Perhaps consider using std::atomic<HighsInt> for your start/finish variables? The atomic class is lock free and very fast on most systems.
struct MipRaceIncumbent {
std::atomic<HighsInt> start_write_incumbent = kMipRaceNoSolution;
std::atomic<HighsInt> finish_write_incumbent = kMipRaceNoSolution;
double objective = -kHighsInf;
std::vector<double> solution;
void clear();
void initialise(const HighsInt num_col);
void update(const double objective, const std::vector<double>& solution);
HighsInt read(const HighsInt last_incumbent_read, double& objective_,
std::vector<double>& solution_) const;
MipRaceIncumbent() = default;
MipRaceIncumbent(const MipRaceIncumbent& copy) {
start_write_incumbent = copy.start_write_incumbent.load();
finish_write_incumbent = copy.finish_write_incumbent.load();
objective = copy.objective;
solution = copy.solution;
}
MipRaceIncumbent(MipRaceIncumbent&& moving) {
start_write_incumbent = moving.start_write_incumbent.load();
finish_write_incumbent = moving.finish_write_incumbent.load();
objective = moving.objective;
solution = std::move(moving.solution);
}
};There was a problem hiding this comment.

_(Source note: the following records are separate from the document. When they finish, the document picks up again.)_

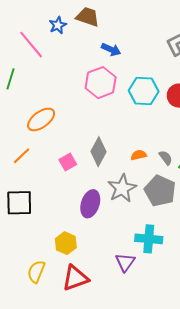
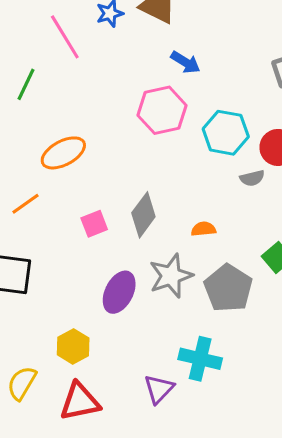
gray semicircle: (166, 158) -> (252, 178), moved, turned 105

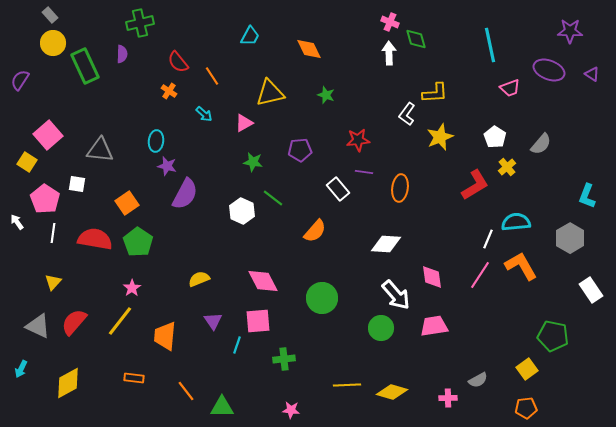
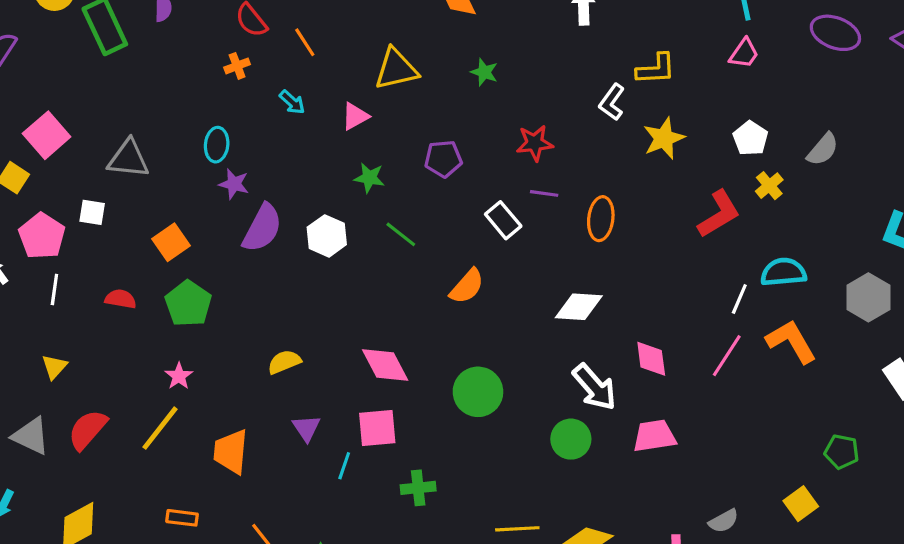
pink trapezoid: (510, 88) -> (744, 53), moved, turned -35
orange cross: (169, 91) -> (237, 66), turned 35
white hexagon: (242, 211) -> (327, 236), moved
red semicircle: (95, 239) -> (121, 299), size x0.6
green pentagon: (553, 336) -> (842, 452), size x0.7

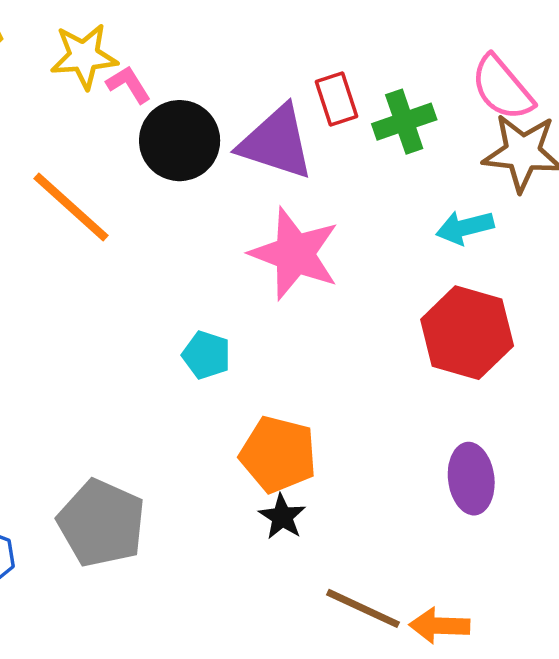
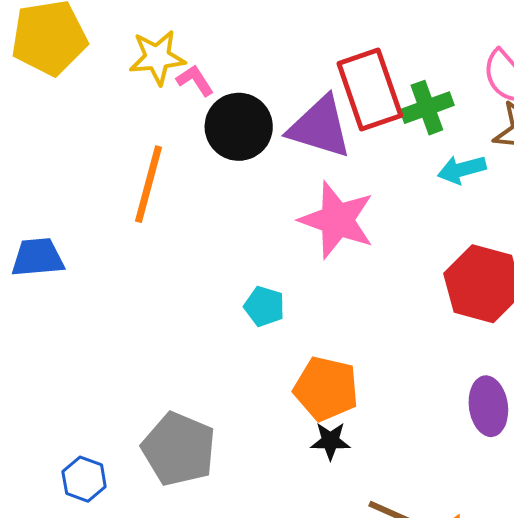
red rectangle: (337, 99) -> (370, 90), size x1.8
orange line: (71, 207) -> (149, 184), turned 64
cyan arrow: (465, 227) -> (462, 169), moved
black star: (282, 517) -> (330, 441), turned -30

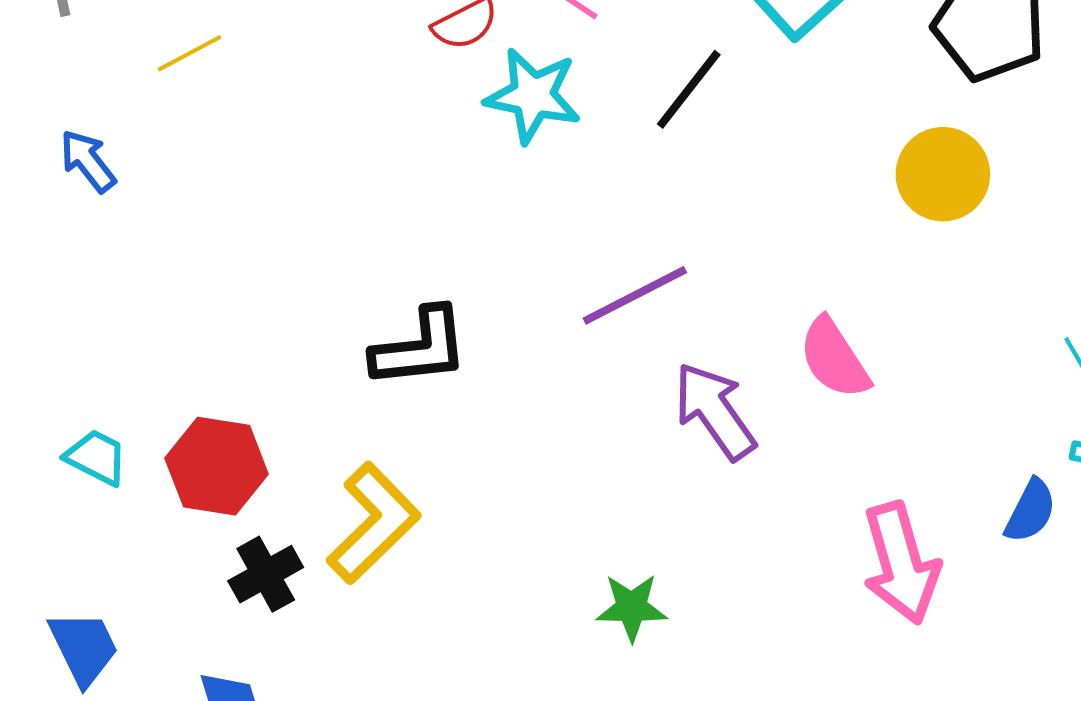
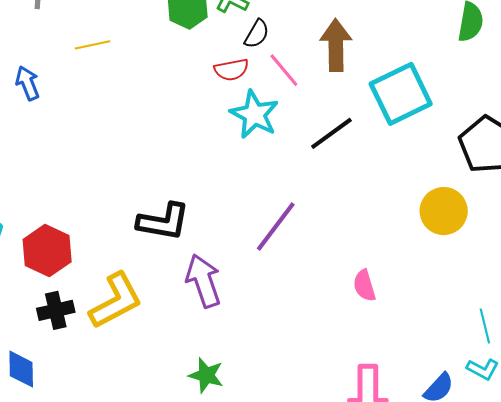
purple line: (635, 295) -> (276, 227), turned -42
pink semicircle: (834, 358) -> (364, 286), size x0.7
purple arrow: (715, 411) -> (203, 281), moved
green star: (632, 607) -> (206, 375), moved

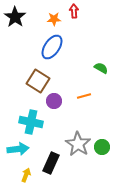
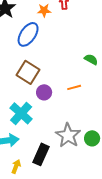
blue ellipse: (52, 47) -> (28, 34), moved
cyan cross: (31, 122) -> (21, 113), turned 30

That said, I'm guessing you're trying to avoid heavier std::mutex for thread synchronization. As a lighter alternative, you can also use std::atomic_flag for a SpinLock implementation. For example:
class Spinlock {
private:
std::atomic_flag lock_flag = ATOMIC_FLAG_INIT;
public:
void lock() {
while (lock_flag.test_and_set(std::memory_order_acquire)) {
// Busy-wait (spin) until the lock is released
}
}
bool try_lock() noexcept {
return lock_flag.test_and_set(std::memory_order_acquire);
}
void unlock() { lock_flag.clear(std::memory_order_release); }
};Note: There is likely better SpinLock code available.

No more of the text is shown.